The BJP has incorporated parts of Rabindranath Tagore’s revolutionary song, Amar Sonar Bangla, Ami Tomai Bhalobashi (My golden Bengal, I love you), into its poll slogans.

The party’s chief election slogan, Amar Sonar Bangla Banabo (we will restore the state’s lost glory), is a straight lift from the Tagore poem and so is the party’s yet-to-be-released manifesto, which has been tilted ‘Sonar Bangla (Golden Bengal)’.

Written in the backdrop of the Partition of Bengal and questioning the motive behind splitting one of the then most resource-rich states of the country, Amar Sonar Bangla is an eulogy to Bengal’s riches. It was penned in 1905.

On the other hand, the Trinamool’s chief slogan — Joy Bangla (victory of Bengal) — is from the poem Purna Abhinandan, written by Bengali poet, writer and musician, Kazi Nazrul Islam, in 1922. It was seen as a war cry for Bengali nationalism back then. Islam was commonly known as the Bidrohi Kabi (a rebel poet).

Both songs were incidentally adopted by Bangladesh in 1972. While Amar Sonar Bangla is the country’s national anthem, Joy Bangla is its national slogan.

Mamata began using Joy Bangla as a counter to BJP’s almost socially viral slogan ‘Jai Shree Ram’.

The chief minister has made her annoyance at Jai Shree Ram quite plain, accusing the BJP of politicising it.

To counter it, Mamata and the TMC came up with the Joy Bangla slogan, synonymous with Bengali nationalism.

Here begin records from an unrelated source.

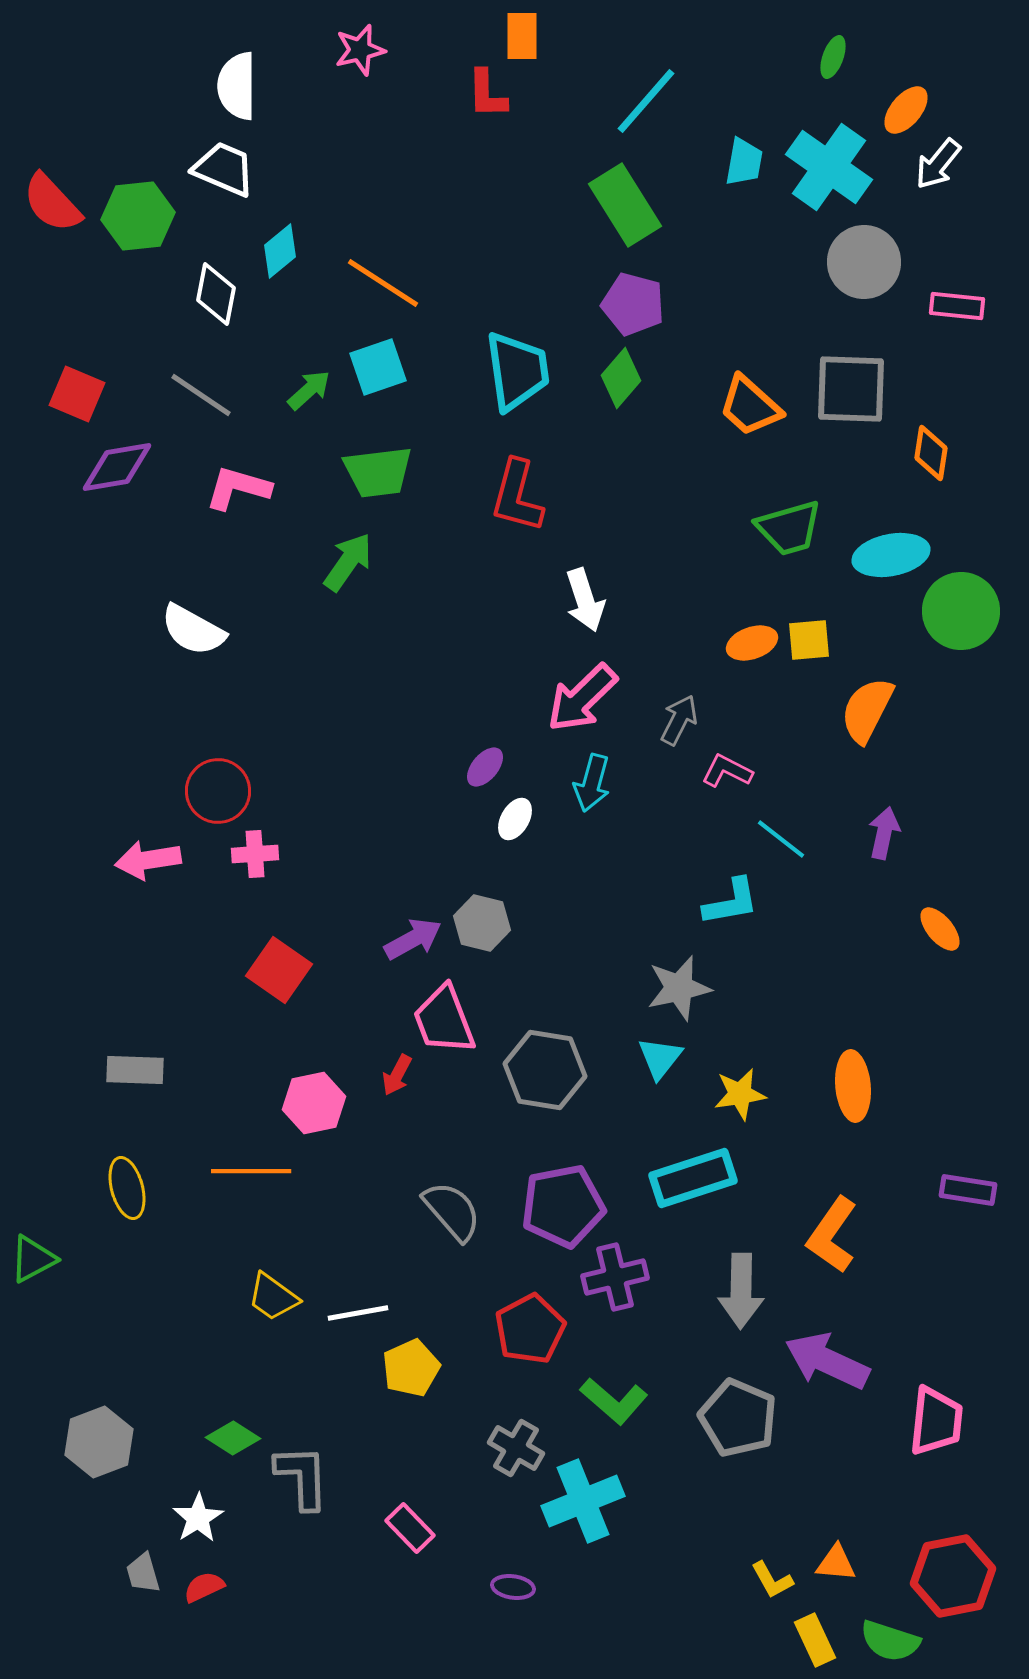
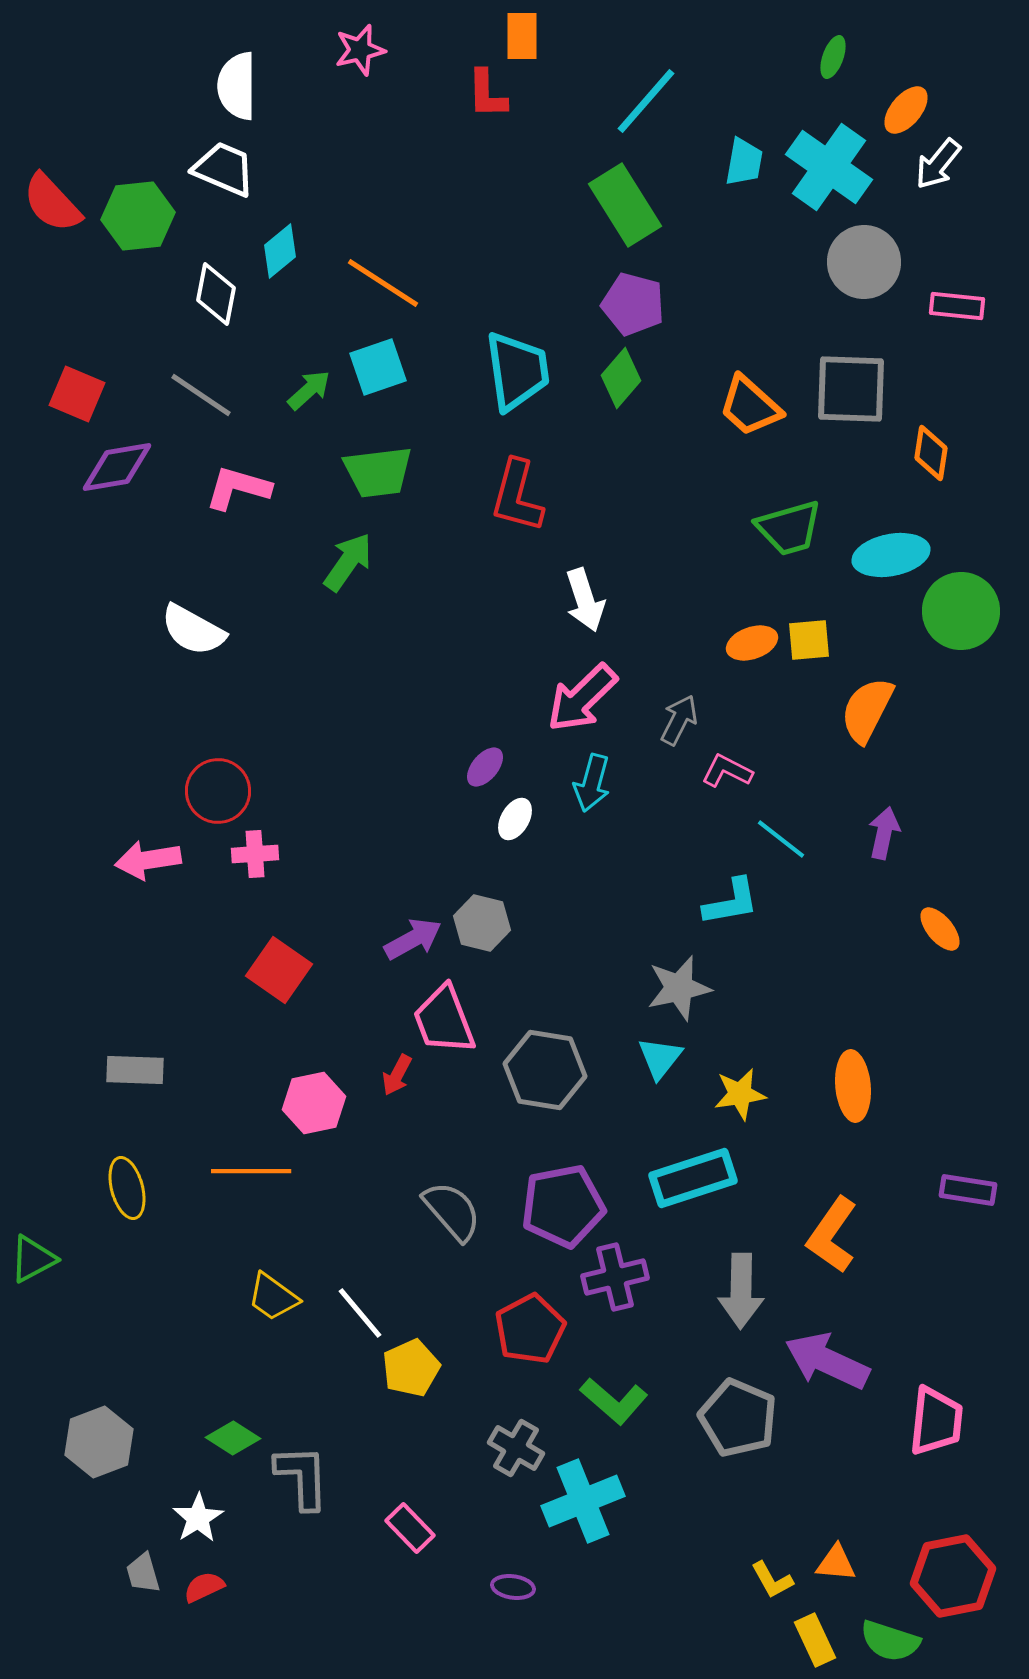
white line at (358, 1313): moved 2 px right; rotated 60 degrees clockwise
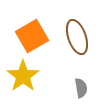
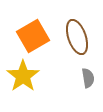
orange square: moved 1 px right
gray semicircle: moved 7 px right, 10 px up
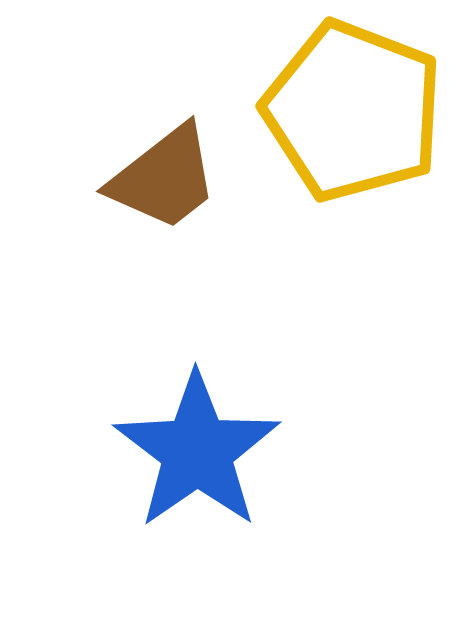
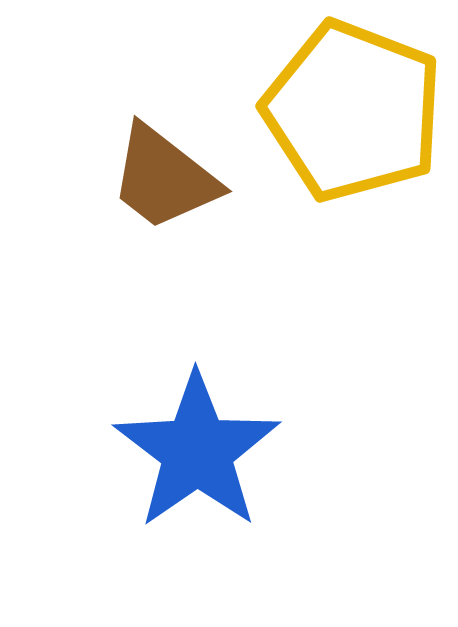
brown trapezoid: rotated 76 degrees clockwise
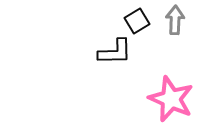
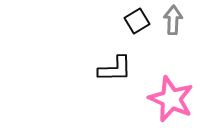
gray arrow: moved 2 px left
black L-shape: moved 17 px down
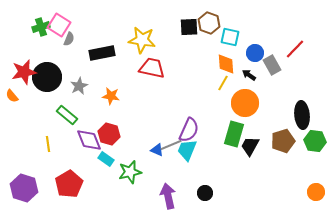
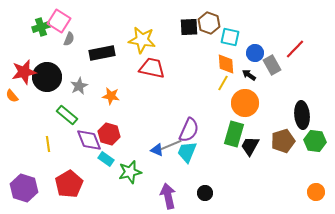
pink square at (59, 25): moved 4 px up
cyan trapezoid at (187, 150): moved 2 px down
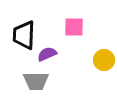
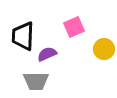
pink square: rotated 25 degrees counterclockwise
black trapezoid: moved 1 px left, 1 px down
yellow circle: moved 11 px up
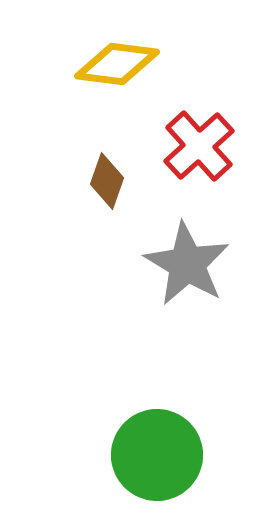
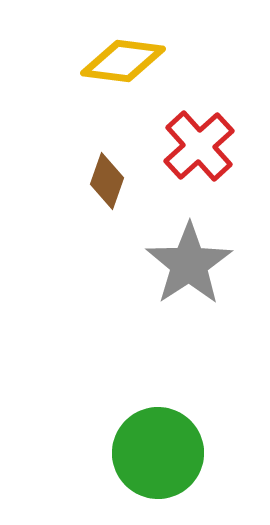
yellow diamond: moved 6 px right, 3 px up
gray star: moved 2 px right; rotated 8 degrees clockwise
green circle: moved 1 px right, 2 px up
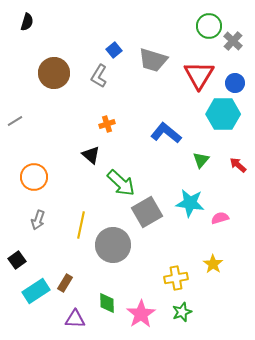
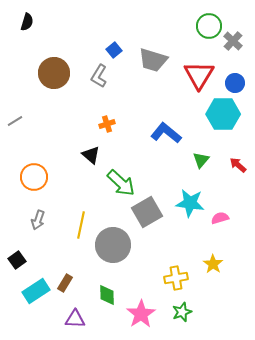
green diamond: moved 8 px up
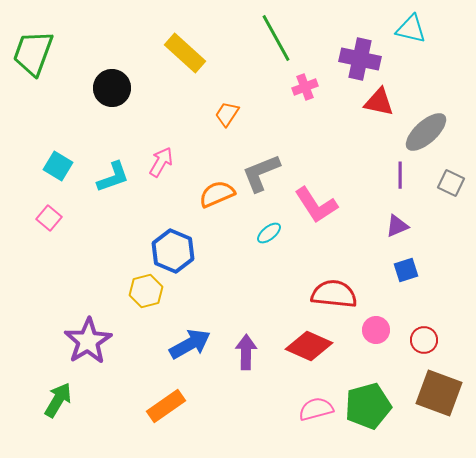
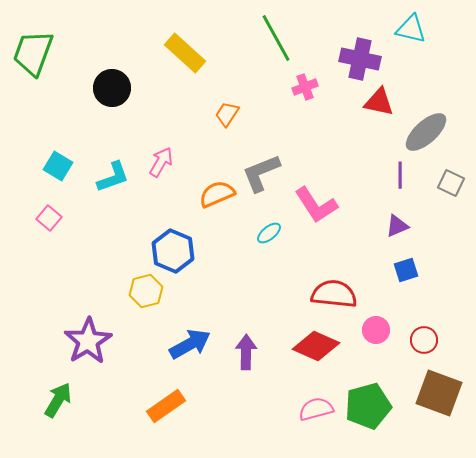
red diamond: moved 7 px right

In every programme and in every public rally, the chief minister sums up her speech with Joy Bangla. She had, in fact, urged Bengalis to start a conversation with “Joy Bangla” and not with “hello” while talking over the phone.

The chief minister had even launched a pension scheme for the backward class and the tribal population in February 2020 and named it as the Joy Bangla Pension Scheme.


Also read: How BJP’s using intellectuals, actors to win Bengal & ‘get traction’ in Tamil Nadu, Kerala


Joy Bangla vs Sonar Bangla

Taking a cue from Mamata’s attempts at generating a fresh narrative, the BJP introduced its Bengal-centric slogan Sonar Bangla.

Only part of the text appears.